Picture the scene; Rachel and I, a cup of tea and a conversation over Skype, two friends talking, exploring in a wondrous sea of meaning and affect together a range of complex ideas, submerged in recognition and gratitude for how love resides at the core of all things. Together, we were appreciating moments from the past and how alive they can be here and now in the present. In tender tears and laughter filled moments of a bright sunny morning we meandered through some of the innumerable and at times seemingly unfathomable threads of parts of each of our stories. We delighted at how much we have each changed and how challenging it can be and is to do work on the self, to write new chapters in long held stories and yet how extraordinary, liberating and profound in equal measure it can also be. It can even be fun sometimes too!

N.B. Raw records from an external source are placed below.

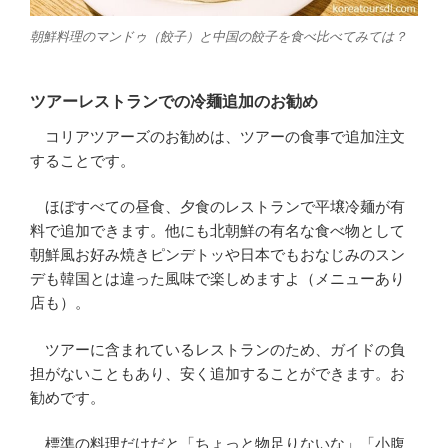
朝鮮料理のマンドゥ（餃子）と中国の餃子を食べ比べてみては？
ツアーレストランでの冷麺追加のお勧め
コリアツアーズのお勧めは、ツアーの食事で追加注文
することです。
ほぼすべての昼食、夕食のレストランで平壌冷麺が有
料で追加できます。他にも北朝鮮の有名な食べ物として
朝鮮風お好み焼きピンデトッや日本でもおなじみのスン
デも韓国とは違った風味で楽しめますよ（メニューあり
店も）。
ツアーに含まれているレストランのため、ガイドの負
担がないこともあり、安く追加することができます。お
勧めです。
標準の料理だけだと「ちょっと物足りないな」「小腹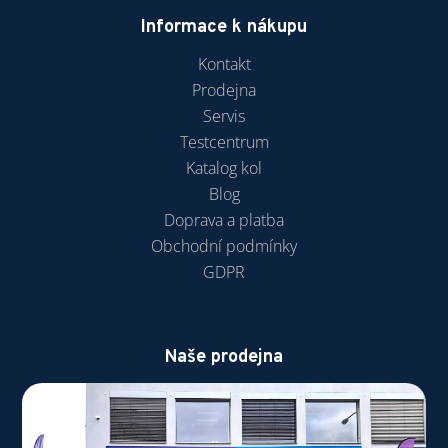
Informace k nákupu
Kontakt
Prodejna
Servis
Testcentrum
Katalog kol
Blog
Doprava a platba
Obchodní podmínky
GDPR
Naše prodejna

The unparalleled part of working on your own story as an interventionist or coach is when you realise you are out there doing your good work in the world and that your childhood story experiences are playing a part but you have control over them. Through doing the work on self and with others we gain the deepest understanding of what humans go through in the hands of other humans. In knowing our own stories and how they impact, we deepen our capacity to understand the darkness in others and to do extraordinary work in enabling astonishing change.
In striving for such transformation, there are many critical turning points that can be characterised by what at times feel like inconvenient truths requiring the deepest and broadest imaginable exploration of the self. An inconvenient truth is the one that everyone would rather remained hidden or unspoken, including sometimes you! But as you try hard to conceal the same, you continue to suffer for fear of it being revealed or voiced. Paradoxically, over time the concealment becomes like trying to hold an inflatable beach ball under water and, if you are fortunate enough, you get tired of the effort and eventually fail. The alternative to letting go and allowing the ball to come to the surface is that you risk drowning yourself in your attempt to conceal. This is the context for why story work is so, so imperative. Why drown when you can rise to the surface and swim like never before.